人外を見る目でもってこちらを凝視される。灰色に染めた短髪に、いかにも適当に買ったような白いシャツ。裾を余らせたスウェットから覗く右の足首を左の太ももに乗っけて、ポテチをパリパリつまみながらそう言われた。

あからさまに「お前がおかしい」というような態度。さすがにそこまでされると、私も傷つくのだけれど。


「えー。でも私、ちゃんと優のこと大好きだよ。何がいけなかったんだろ」

「本当にそう思ってンなら早く別れてあげろ。蓮水さんが可哀想すぎるから」


むむ、と眉間にシワを寄せて、大学に来る途中で買ったいちごのフラッペをじゅっ、と吸う。机に突っ伏すと、ゴツンと思っていたよりも鈍い音がして脳に衝撃がいった。痛い。


「何が悪かったと思う?」

「その発言が全てじゃないか?」

「議論を強制的に終わらせないでくれ」

「議論じゃねェよお前が一方的に何も分かってないだけだろ多分。ンでもってお前の想像力とデリカシーがゼロ以下なだけだよ。お前だけが何にも分かってないンだよ阿呆」

「ひどい」


そこまで言うことなくないかな。いや確かに、優は私の何かがお気に召さなかったんだろうけど。
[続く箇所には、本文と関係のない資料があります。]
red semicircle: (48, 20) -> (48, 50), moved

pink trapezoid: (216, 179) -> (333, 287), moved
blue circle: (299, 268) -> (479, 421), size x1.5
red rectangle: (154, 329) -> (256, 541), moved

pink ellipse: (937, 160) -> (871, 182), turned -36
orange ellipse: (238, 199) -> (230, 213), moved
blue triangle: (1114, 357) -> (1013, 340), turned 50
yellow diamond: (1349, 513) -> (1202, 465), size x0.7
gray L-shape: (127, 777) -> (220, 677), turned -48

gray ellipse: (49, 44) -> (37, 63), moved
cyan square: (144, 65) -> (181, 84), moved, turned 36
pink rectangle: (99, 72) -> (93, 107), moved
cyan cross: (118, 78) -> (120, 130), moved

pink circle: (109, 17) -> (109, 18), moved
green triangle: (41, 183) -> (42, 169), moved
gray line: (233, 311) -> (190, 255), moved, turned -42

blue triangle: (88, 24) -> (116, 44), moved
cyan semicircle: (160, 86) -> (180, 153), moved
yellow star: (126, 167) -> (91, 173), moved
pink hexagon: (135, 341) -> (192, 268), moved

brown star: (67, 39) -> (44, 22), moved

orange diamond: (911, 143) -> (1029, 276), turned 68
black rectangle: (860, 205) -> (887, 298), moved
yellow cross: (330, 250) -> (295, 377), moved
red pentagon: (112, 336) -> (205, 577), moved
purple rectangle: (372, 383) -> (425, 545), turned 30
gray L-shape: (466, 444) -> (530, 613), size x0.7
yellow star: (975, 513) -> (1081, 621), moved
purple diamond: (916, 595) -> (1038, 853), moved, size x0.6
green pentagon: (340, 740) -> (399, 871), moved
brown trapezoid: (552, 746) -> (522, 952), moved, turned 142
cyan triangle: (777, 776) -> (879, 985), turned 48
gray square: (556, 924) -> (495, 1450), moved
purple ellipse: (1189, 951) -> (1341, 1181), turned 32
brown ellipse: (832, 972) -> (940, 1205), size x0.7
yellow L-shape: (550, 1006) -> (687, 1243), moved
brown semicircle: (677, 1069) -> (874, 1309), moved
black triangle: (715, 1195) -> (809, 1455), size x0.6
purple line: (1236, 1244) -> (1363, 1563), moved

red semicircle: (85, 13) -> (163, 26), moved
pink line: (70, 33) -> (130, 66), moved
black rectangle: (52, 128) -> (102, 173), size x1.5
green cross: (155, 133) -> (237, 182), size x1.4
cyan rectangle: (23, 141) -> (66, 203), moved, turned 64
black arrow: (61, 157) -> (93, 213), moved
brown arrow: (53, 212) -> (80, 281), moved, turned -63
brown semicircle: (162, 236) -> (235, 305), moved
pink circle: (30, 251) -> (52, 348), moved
あの子は、「あなたは私が本当に好きなんですか」というクエスチョンを投げかけてきた。それに対するアンサーはただ一つ、「YES」以外には何もない。嫌いなわけがないだろう。だから、


「だから多分、私の伝え方が悪かったんだと思うんだけど」


むくりと身体を起こしてそう言うと、心底呆れた顔でため息をつかれた。


「そうじゃないだろ」

「何が違うのさ」


だってお前、ストレートの人間だろ。